Back to investing. Most investors have a general sense of what has worked over the long run. Broad principles are timeless, in line with what the best have shared over decades. Context is also unchanging, despite a tendency to view each era as unique. It’s the same basic plot of excess and gloom playing on loop. ‘Fundamental’ investing can be viewed as a broad tent. Approach is to invest in stocks as businesses, without falling for extreme emotions at either end. People choose their place in the tent, depending on how they subjectively weigh various factors (e.g. risk, quality, valuation, sizing, hold-period, selling philosophy) along a spectrum. Institutional constraints also play a role. My choice of place within the tent is based on what works for me.
I know of investors who have done well over the long run, operating at very different places within this tent. Underperformance of a typical ‘fundamental’ investor has less to do with place within tent and more to do with not sticking to one place. Trouble is that every place goes through some period of underperformance. Or isn’t able to accommodate whatever is ‘hot’ at a point of time. Those who are sorted out accept this as inevitable, albeit unpleasant. Those who aren’t quite at peace dither. Dissonance makes them shift approaches. As they chase one fad followed by another, it becomes a slippery slope. Over time, outcome from shifting around tent is way worse than staying in any one place.
(A clarification on what I said above. While it’s possible to do well across a reasonable spectrum of approaches, I wouldn’t extend it to unreasonable extremes. Buy-at-any-price or Any-crap-at-a-price face poor odds.)
One important nuance about the two elements that I listed. They’re not equal. Second part is way harder. “What works” can have many answers. “What works for me” has one answer. Many can figure out first part. Only one person can figure out second part. Understanding “what works” leads folks to mistakenly believe that “it works for me”. This can be ruinous. It’s why coat-tailing isn’t advisable. It’s why investing success is hard to replicate even when practitioners transparently outline their methods. Second part is also underrated and uncomfortable. Many stop at what works, because making sense of outside world is easier than knowing oneself. If there’s an emphasis to this essay, I’d like to place it on the “what works for me” part.
At the start of any investing journey, there is no clarity on either question. In initial years, feeling our way around is unavoidable. It takes time to even get a hang of what works. However, once that stage is crossed, it’s worth explicitly reflecting on the second part. We have experienced enough discomforting situations to ask “How sorted out am I”. Is there coherence across who I am, how I think and what I do? None of us can be as sorted out as the greats, but idea of doing this is to limit dissonance.
In my case, somewhere after year-five of my investing journey, I felt at peace with my approach. It’s been a lot easier to stick with it since.

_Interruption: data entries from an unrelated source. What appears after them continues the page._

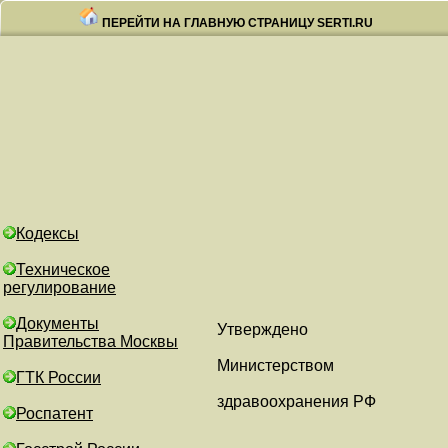
ПЕРЕЙТИ НА ГЛАВНУЮ СТРАНИЦУ SERTI.RU
Кодексы
Техническое
регулирование
Документы
Утверждено
Правительства Москвы
Министерством
ГТК России
здравоохранения РФ
Роспатент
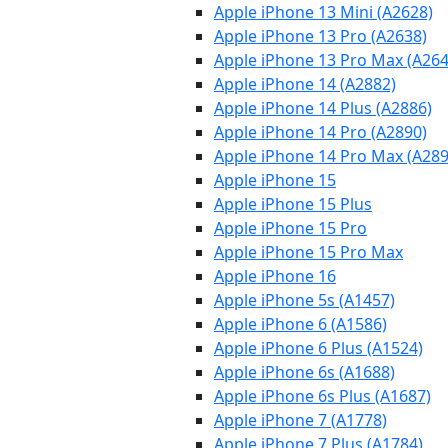
Apple iPhone 13 Mini (A2628)
Apple iPhone 13 Pro (A2638)
Apple iPhone 13 Pro Max (A264
Apple iPhone 14 (A2882)
Apple iPhone 14 Plus (A2886)
Apple iPhone 14 Pro (A2890)
Apple iPhone 14 Pro Max (A289
Apple iPhone 15
Apple iPhone 15 Plus
Apple iPhone 15 Pro
Apple iPhone 15 Pro Max
Apple iPhone 16
Apple iPhone 5s (A1457)
Apple iPhone 6 (A1586)
Apple iPhone 6 Plus (A1524)
Apple iPhone 6s (A1688)
Apple iPhone 6s Plus (A1687)
Apple iPhone 7 (A1778)
Apple iPhone 7 Plus (A1784)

While I am still feeling my way around, general direction is clear. I have fewer existential doubts every time I screw up or miss out on some shiny new thing because it doesn’t fit with my way of thinking. Like some of the promoters I know, I can reject opportunities with a simple “That’s not for me”.
I write about my approach since that’s all I know. But it isn’t the only one that works. It may not even be the one that works best. Over some period, it may not work at all. But it works for me. That is the point of this essay. Whatever be your approach, for you to stick to it over an extended period without crippling dissonance, it’s worth asking: Does this work? Does this work for me? How sorted out do I feel about it all?